Editor's note: This disturbing report by a climate-change authority elicited this response at Culture Change: "Oh F_ _ _!" The subject matter here is also the basis of the new NBC/Discovery Channel television special report narrated by Tom Brokaw, "Global Warming: What You Need to Know." The difference between Brokaw's approach and the following report is that NBC says there is a centuries-long process, such that there is time to get our act together; whereas, Bates points out that sea level rise of several feet can happen in one season - a sudden, catastrophic change. This article is being printed in the next issue of The Permaculture Activist magazine, Fall 2006. - Jan Lundberg, July 16, 2006
Between the Ice and Ocean
In Jared Diamond’s Collapse: How Societies Choose to Fail or Succeed, there is an oft-quoted tale of the early Greenland settlers. For whatever religious or cultural reasons, they simply refused to adapt their European customs of food, habitation and land use to either the traditions of the well-adjusted and resourceful native populations or the necessities brought about by sudden climate change. Instead, they went extinct.
Ironically, the early Greenlanders went extinct because they could not tame their land to match their ways of living. They died and the ice prevailed. Today, it is the ice that is dying and the humans who are seeming to prevail. I say “seeming,” because the ice is not really going very far. It is becoming ocean. We might beat some ice. We won’t beat the ocean.
There is an unseen edge at the phase change that freshwater goes through on millennial timescales. Until now that edge hasn’t been particularly important to humans because it was invisible, and because its change was so, well, glacial. Both of those attributes are disappearing and our science is only just coming to grips with what that means. For the one billion humans and the many more wild creatures who inhabit coastal plains and shorelines, the importance of far-away ice, it seems, will be very significant indeed.
The Greenland ice sheet is two miles thick and about the expanse of Mexico.

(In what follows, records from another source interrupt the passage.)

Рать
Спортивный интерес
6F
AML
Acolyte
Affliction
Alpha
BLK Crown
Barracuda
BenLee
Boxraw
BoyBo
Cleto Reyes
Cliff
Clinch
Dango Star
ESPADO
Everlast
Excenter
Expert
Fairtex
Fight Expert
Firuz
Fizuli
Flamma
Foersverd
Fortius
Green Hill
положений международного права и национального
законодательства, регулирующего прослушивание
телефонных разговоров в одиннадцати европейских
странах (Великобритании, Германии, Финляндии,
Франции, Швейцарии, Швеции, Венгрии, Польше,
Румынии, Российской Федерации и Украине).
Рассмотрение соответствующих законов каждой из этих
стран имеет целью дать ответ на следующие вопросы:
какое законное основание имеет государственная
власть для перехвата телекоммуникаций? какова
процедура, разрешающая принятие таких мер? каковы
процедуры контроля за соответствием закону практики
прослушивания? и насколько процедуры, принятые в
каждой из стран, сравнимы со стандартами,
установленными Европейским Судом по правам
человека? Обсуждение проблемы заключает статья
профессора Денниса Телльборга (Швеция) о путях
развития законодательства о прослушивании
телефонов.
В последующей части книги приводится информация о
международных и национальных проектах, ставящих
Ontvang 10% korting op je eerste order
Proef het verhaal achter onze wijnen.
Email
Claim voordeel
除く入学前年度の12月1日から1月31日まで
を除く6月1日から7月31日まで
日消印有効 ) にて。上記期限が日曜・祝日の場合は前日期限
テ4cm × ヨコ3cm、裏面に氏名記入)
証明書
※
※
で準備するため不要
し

Deep in its core are memories of snowfalls a quarter million years ago, including the ice record of 20 sudden climate changes in the past 110,000 years. To say that Greenland holds the key to the climate of Europe is not an understatement. The freshwater resource entombed in Greenland’s snows, if loosed into the North Atlantic, could slow the deep ocean conveyor that regulates weather for much of the world.
The snows of Greenland have been compacted into ice so thick that its weight compresses the bedrock below, pushing it below sea level in some interior valleys. But that weight is now lifting.